For users interested in the general aspect of any RNAmodR based package please have a look at the main vignette of the package.

This vignette is aimed at developers and researchers, who want to use the functionality of the RNAmodR package to develop a new modification strategy based on high throughput sequencing data.

library(RNAmodR)

Two classes have to be considered to establish a new analysis pipeline using RNAmodR. These are the SequenceData and the Modifier class.

A new SequenceData class

First, the SequenceData class has to be considered. Several classes are already implemented, which are:

  • End5SequenceData
  • End3SequenceData
  • EndSequenceData
  • ProtectedEndSequenceData
  • CoverageSequenceData
  • PileupSequenceData
  • NormEnd5SequenceData
  • NormEnd3SequenceData

If these cannot be reused, a new class can be implemented quite easily. First the DataFrame class, the Data class and a constructor has to defined. The only value, which has to be provided, is a default minQuality integer value and some basic information.

setClass(Class = "ExampleSequenceDataFrame",
         contains = "SequenceDFrame")
ExampleSequenceDataFrame <- function(df, ranges, sequence, replicate,
                                      condition, bamfiles, seqinfo){
  RNAmodR:::.SequenceDataFrame("Example",df, ranges, sequence, replicate,
                               condition, bamfiles, seqinfo)
}
setClass(Class = "ExampleSequenceData",
         contains = "SequenceData",
         slots = c(unlistData = "ExampleSequenceDataFrame"),
         prototype = list(unlistData = ExampleSequenceDataFrame(),
                          unlistType = "ExampleSequenceDataFrame",
                          minQuality = 5L,
                          dataDescription = "Example data"))
ExampleSequenceData <- function(bamfiles, annotation, sequences, seqinfo, ...){
  RNAmodR:::SequenceData("Example", bamfiles = bamfiles, 
                         annotation = annotation, sequences = sequences,
                         seqinfo = seqinfo, ...)
}

Second, the getData function has to be implemented. This is used to load the data from a bam file and must return a named list IntegerList, NumericList or CompressedSplitDataFrameList per file.

setMethod("getData",
          signature = c(x = "ExampleSequenceData",
                        bamfiles = "BamFileList",
                        grl = "GRangesList",
                        sequences = "XStringSet",
                        param = "ScanBamParam"),
          definition = function(x, bamfiles, grl, sequences, param, args){
            ###
          }
)

Third, the aggregate function has to be implemented. This function is used to aggregate data over replicates for all or one of the conditions. The resulting data is passed on to the Modifier class.

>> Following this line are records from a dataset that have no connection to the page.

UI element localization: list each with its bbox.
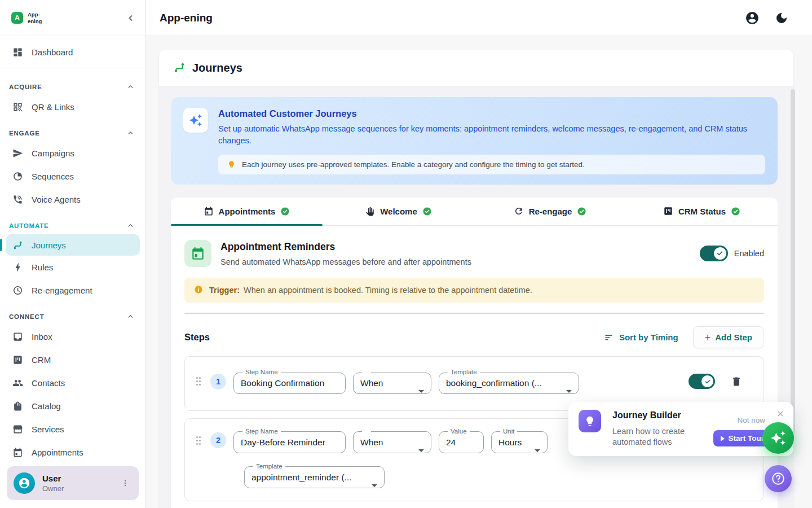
people-icon bbox=[12, 378, 23, 388]
sidebar-item-re-engagement[interactable]: Re-engagement bbox=[0, 279, 145, 302]
sidebar: A App- ening Dashboard ACQUIRE QR & Link… bbox=[0, 0, 146, 508]
sidebar-item-sequences[interactable]: Sequences bbox=[0, 165, 145, 188]
when-select[interactable]: When bbox=[353, 428, 431, 453]
tab-appointments[interactable]: Appointments bbox=[171, 198, 323, 225]
sidebar-item-inbox[interactable]: Inbox bbox=[0, 325, 145, 348]
sparkles-tile bbox=[183, 108, 208, 133]
user-name: User bbox=[42, 474, 64, 483]
account-icon[interactable] bbox=[745, 11, 760, 25]
calendar-icon bbox=[12, 447, 23, 458]
sidebar-item-rules[interactable]: Rules bbox=[0, 256, 145, 279]
user-card: User Owner bbox=[7, 466, 139, 500]
dropdown-caret-icon bbox=[566, 390, 572, 393]
section-automate[interactable]: AUTOMATE bbox=[0, 211, 145, 234]
divider bbox=[0, 68, 145, 68]
reminder-title: Appointment Reminders bbox=[220, 241, 471, 253]
tabs-card: Appointments Welcome Re-engage bbox=[171, 198, 778, 508]
user-menu-kebab-icon[interactable] bbox=[118, 476, 132, 490]
sidebar-item-services[interactable]: Services bbox=[0, 418, 145, 441]
sidebar-item-campaigns[interactable]: Campaigns bbox=[0, 142, 145, 165]
lightbulb-icon bbox=[584, 415, 595, 427]
toast-subtitle: Learn how to create automated flows bbox=[612, 426, 714, 447]
tab-re-engage[interactable]: Re-engage bbox=[474, 198, 626, 225]
chevron-up-icon bbox=[127, 222, 134, 229]
shopping-bag-icon bbox=[12, 401, 23, 411]
delete-step-icon[interactable] bbox=[731, 376, 742, 387]
sidebar-item-label: CRM bbox=[32, 355, 51, 365]
user-role: Owner bbox=[42, 484, 64, 493]
sidebar-item-label: Contacts bbox=[32, 378, 65, 388]
logo-letter: A bbox=[15, 14, 20, 22]
sidebar-item-voice-agents[interactable]: Voice Agents bbox=[0, 188, 145, 211]
drag-handle-icon[interactable] bbox=[194, 434, 203, 447]
info-banner: Automated Customer Journeys Set up autom… bbox=[171, 97, 778, 185]
check-circle-icon bbox=[422, 207, 432, 216]
dropdown-caret-icon bbox=[372, 484, 377, 487]
trigger-notice: Trigger: When an appointment is booked. … bbox=[184, 278, 764, 303]
sidebar-item-catalog[interactable]: Catalog bbox=[0, 395, 145, 418]
section-acquire[interactable]: ACQUIRE bbox=[0, 72, 145, 95]
dropdown-caret-icon bbox=[535, 449, 540, 452]
top-bar: App-ening bbox=[146, 0, 812, 36]
sidebar-item-appointments[interactable]: Appointments bbox=[0, 441, 145, 461]
collapse-sidebar-icon[interactable] bbox=[126, 14, 135, 23]
check-icon bbox=[716, 249, 723, 257]
enabled-toggle[interactable] bbox=[700, 246, 728, 261]
main: App-ening Journeys bbox=[146, 0, 812, 508]
sidebar-item-label: Inbox bbox=[32, 332, 52, 341]
sidebar-item-journeys[interactable]: Journeys bbox=[6, 234, 140, 256]
help-fab[interactable] bbox=[765, 465, 792, 492]
ai-assistant-fab[interactable] bbox=[762, 422, 794, 454]
banner-title: Automated Customer Journeys bbox=[218, 108, 765, 119]
dark-mode-moon-icon[interactable] bbox=[775, 11, 788, 25]
user-info: User Owner bbox=[42, 474, 64, 493]
template-select[interactable]: Template booking_confirmation (... bbox=[439, 369, 579, 394]
scrollbar-thumb[interactable] bbox=[791, 89, 795, 433]
kanban-icon bbox=[12, 354, 23, 365]
sort-by-timing-button[interactable]: Sort by Timing bbox=[604, 332, 678, 343]
section-engage[interactable]: ENGAGE bbox=[0, 119, 145, 142]
sidebar-item-contacts[interactable]: Contacts bbox=[0, 371, 145, 395]
divider bbox=[184, 313, 764, 314]
close-icon[interactable] bbox=[775, 409, 785, 419]
toggle-knob bbox=[701, 375, 713, 387]
step-number-badge: 1 bbox=[210, 374, 226, 389]
qr-code-icon bbox=[12, 102, 23, 112]
unit-select[interactable]: Unit Hours bbox=[491, 428, 548, 453]
tab-crm-status[interactable]: CRM Status bbox=[626, 198, 778, 225]
sidebar-item-label: Appointments bbox=[32, 448, 83, 457]
drag-handle-icon[interactable] bbox=[194, 375, 203, 388]
calendar-icon bbox=[204, 206, 214, 216]
not-now-button[interactable]: Not now bbox=[737, 416, 765, 424]
refresh-icon bbox=[514, 206, 524, 216]
toast-title: Journey Builder bbox=[612, 410, 681, 421]
chevron-up-icon bbox=[127, 83, 134, 90]
tab-welcome[interactable]: Welcome bbox=[323, 198, 474, 225]
step-toggle[interactable] bbox=[689, 374, 715, 389]
inbox-icon bbox=[12, 331, 23, 342]
info-icon bbox=[194, 285, 203, 294]
section-connect[interactable]: CONNECT bbox=[0, 302, 145, 325]
when-select[interactable]: When bbox=[353, 369, 431, 394]
sidebar-header: A App- ening bbox=[0, 0, 145, 36]
clock-icon bbox=[12, 285, 23, 296]
step-name-field[interactable]: Step Name Day-Before Reminder bbox=[233, 428, 346, 453]
step-name-field[interactable]: Step Name Booking Confirmation bbox=[233, 369, 346, 394]
page-header: Journeys bbox=[159, 50, 793, 86]
steps-heading: Steps bbox=[184, 332, 210, 343]
template-select[interactable]: Template appointment_reminder (... bbox=[244, 463, 385, 488]
sidebar-item-label: Sequences bbox=[32, 172, 74, 181]
appointments-panel: Appointment Reminders Send automated Wha… bbox=[171, 226, 778, 508]
waving-hand-icon bbox=[365, 206, 375, 216]
sidebar-item-label: Re-engagement bbox=[32, 286, 92, 295]
add-step-button[interactable]: + Add Step bbox=[693, 326, 764, 348]
check-circle-icon bbox=[731, 207, 740, 216]
value-field[interactable]: Value 24 bbox=[439, 428, 484, 453]
sidebar-item-qr-links[interactable]: QR & Links bbox=[0, 95, 145, 119]
kanban-icon bbox=[663, 206, 673, 216]
play-icon bbox=[721, 436, 725, 441]
sidebar-item-crm[interactable]: CRM bbox=[0, 348, 145, 371]
sidebar-item-label: Services bbox=[32, 424, 64, 434]
sidebar-nav: Dashboard ACQUIRE QR & Links ENGAGE Camp… bbox=[0, 36, 145, 461]
sidebar-item-dashboard[interactable]: Dashboard bbox=[0, 41, 145, 64]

setMethod("aggregateData",
          signature = c(x = "ExampleSequenceData"),
          function(x, condition = c("Both","Treated","Control")){
            ###
          }
)

A new Modifier class

A new Modifier class is probably the main class, which needs to be implemented. Three variable have to be set. mod must be a single element from the Modstrings::shortName(Modstrings::ModRNAString()). score is the default score, which is used for several function. A column with this name should be returned from the aggregate function. dataType defines the SequenceData class to be used. dataType can contain multiple names of a SequenceData class, which are then combined to form a SequenceDataSet.

setClass("ModExample",
         contains = c("RNAModifier"),
         prototype = list(mod = "X",
                          score = "score",
                          dataType = "ExampleSequenceData"))
ModExample <- function(x, annotation, sequences, seqinfo, ...){
  RNAmodR:::Modifier("ModExample", x = x, annotation = annotation,
                     sequences = sequences, seqinfo = seqinfo, ...)
}

dataType can also be a list of character vectors, which leads then to the creation of SequenceDataList. However, for now this is a hypothetical case and should only be used, if the detection of a modification requires bam files from two or more different methods to be used to detect one modification.

The settings<- function can be amended to save specifc settings ( .norm_example_args must be defined seperatly to normalize input arguments in any way one sees fit).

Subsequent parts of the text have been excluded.